Being Alive is clearly so very many things. So many, many, many things. These days it feels like the list is so epically long that it’s too hard to handle or keep track of it.
And part of the reason for that is that we are so invested in “keeping on, keeping on.” I heard Danielle LaPorte say that in her Grace for Impact podcast series and when I heard the words I felt the truth of it for me. We are a culture that is about constant motion whether it’s useful or not. We are concerned with keeping up, keeping it together, keeping up appearances, keeping the peace.
But what if we slowed down? Slowed down long enough to acknowledge fully the difficulty of this life right now. The hardships that you may be facing and also the extreme challenges of others. Acknowledging both of these not in the form of comparison but in the form of compassion. We are all suffering in some way. We are all struggling.
But instead of coming to a full stop once in a while and feeling the magnitude of it we can easily get focused on getting back to normal, keeping going, keeping it positive, keeping in motion.
And today I invite you to just STOP already. There is a reason we are in the places that we are in individually and collectively. And the reasons behind all of those is too long and involved for this blog. BUT what I am suggesting is that we stop and give witness to our own pain. If maybe for the first time ever, say to yourself, this is so hard. PERiOD. We don’t need to qualify, then shame ourselves because others have it worse and all the things we do to pile on.
This is hard, really hard. PERIOD. Now sit with that. And breathe. You are going to be OK.
I woke up yesterday morning with the same ennui that I went to bed with the night before.
(I do want to also acknowledge that finally in my adult life I have a valid excuse to use the word ennui and that does spark a little joy)
Sunday morning I felt just bleh. There are more than enough items on my to-do list at any one time and I couldn’t even muster the motivation to do one of them. I decided to bake. I made cobblers in jars. I knew that cobblers in jars weren’t going to solve anything but they could bring a little bit of joy to someone else. And it was something I could start and finish in a relatively short period of time and that felt comforting too.

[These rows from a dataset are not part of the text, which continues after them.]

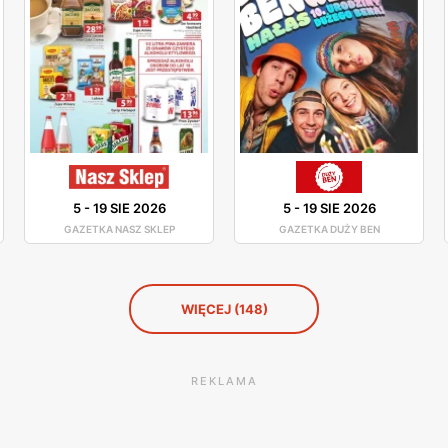
5
-
19 SIE 2026
5
-
19 SIE 2026
GAZETKA NASZ SKLEP
GAZETKA DUŻY BEN
WIĘCEJ (148)
REKLAMA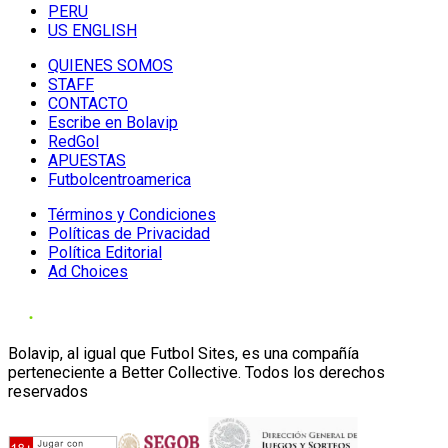
PERU
US ENGLISH
QUIENES SOMOS
STAFF
CONTACTO
Escribe en Bolavip
RedGol
APUESTAS
Futbolcentroamerica
Términos y Condiciones
Políticas de Privacidad
Política Editorial
Ad Choices
Bolavip, al igual que Futbol Sites, es una compañía
perteneciente a Better Collective. Todos los derechos
reservados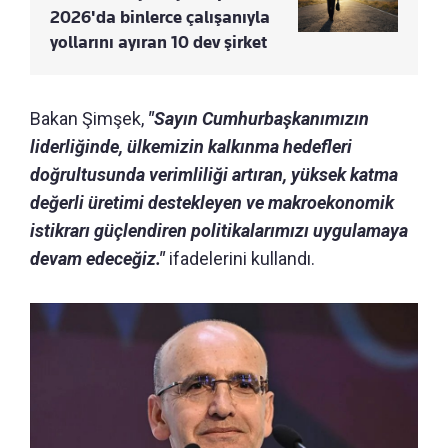
2026'da binlerce çalışanıyla
yollarını ayıran 10 dev şirket
Bakan Şimşek,
"Sayın Cumhurbaşkanımızın
liderliğinde, ülkemizin kalkınma hedefleri
doğrultusunda verimliliği artıran, yüksek katma
değerli üretimi destekleyen ve makroekonomik
istikrarı güçlendiren politikalarımızı uygulamaya
devam edeceğiz."
ifadelerini kullandı.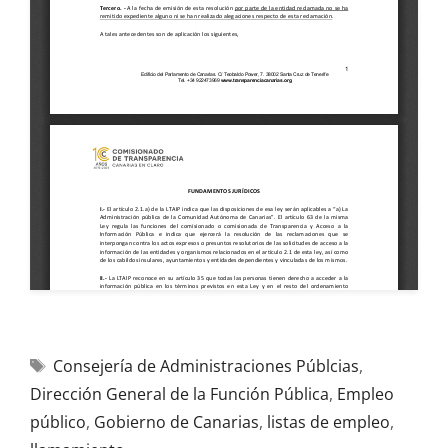
Consejería de Administraciones Públcias
,
Dirección General de la Función Pública
,
Empleo
público
,
Gobierno de Canarias
,
listas de empleo
,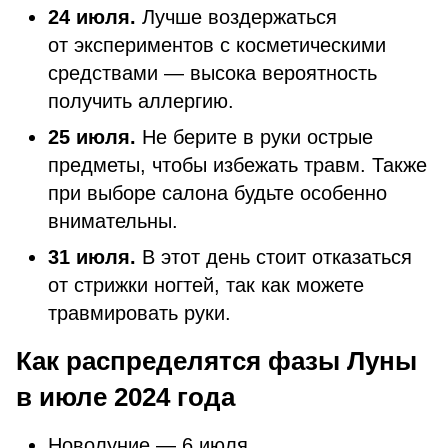
24 июля.
Лучше воздержаться
от экспериментов с косметическими
средствами — высока вероятность
получить аллергию.
25 июля.
Не берите в руки острые
предметы, чтобы избежать травм. Также
при выборе салона будьте особенно
внимательны.
31 июля.
В этот день стоит отказаться
от стрижки ногтей, так как можете
травмировать руки.
Как распределятся фазы Луны
в июле 2024 года
Новолуние — 6 июля.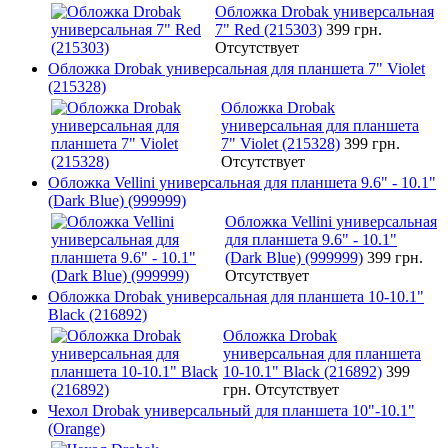
Обложка Drobak универсальная
7" Red (215303)
399 грн.
Отсутствует
Обложка Drobak универсальная для планшета 7" Violet
(215328)
Обложка Drobak
универсальная для планшета
7" Violet (215328)
399 грн.
Отсутствует
Обложка Vellini универсальная для планшета 9.6" - 10.1"
(Dark Blue) (999999)
Обложка Vellini универсальная
для планшета 9.6" - 10.1"
(Dark Blue) (999999)
399 грн.
Отсутствует
Обложка Drobak универсальная для планшета 10-10.1"
Black (216892)
Обложка Drobak
универсальная для планшета
10-10.1" Black (216892)
399
грн.
Отсутствует
Чехол Drobak универсальный для планшета 10"-10.1"
(Orange)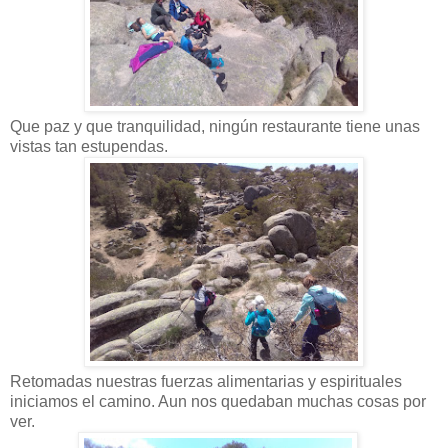
Que paz y que tranquilidad, ningún restaurante tiene unas
vistas tan estupendas.
Retomadas nuestras fuerzas alimentarias y espirituales
iniciamos el camino. Aun nos quedaban muchas cosas por
ver.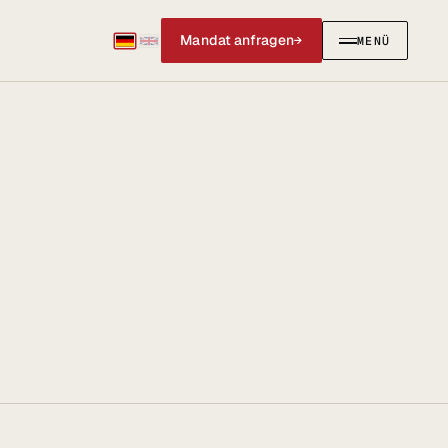
Mandat anfragen
→
MENÜ
SCHLIESSEN
✕
IERUNGEN
AKTUELLES & SOCIAL
Social Media
News & Blog
@anwalt_jun auf X
LinkedIn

Everything we are engaged in with life right now is for the long haul and that’s not innately bad but sometimes it’s nice to feel the satisfaction of completion.
I made baked goods and delivered them. The end.
I didn’t keep up or keep it together yesterday. In fact, I probably won’t today. And maybe that’s how it’s supposed to be right now. Maybe we need to slow down and experience the experience fully and let it sink all the way in. And then bake something. Eat it, share it, deliver it. Feel accomplished. The end.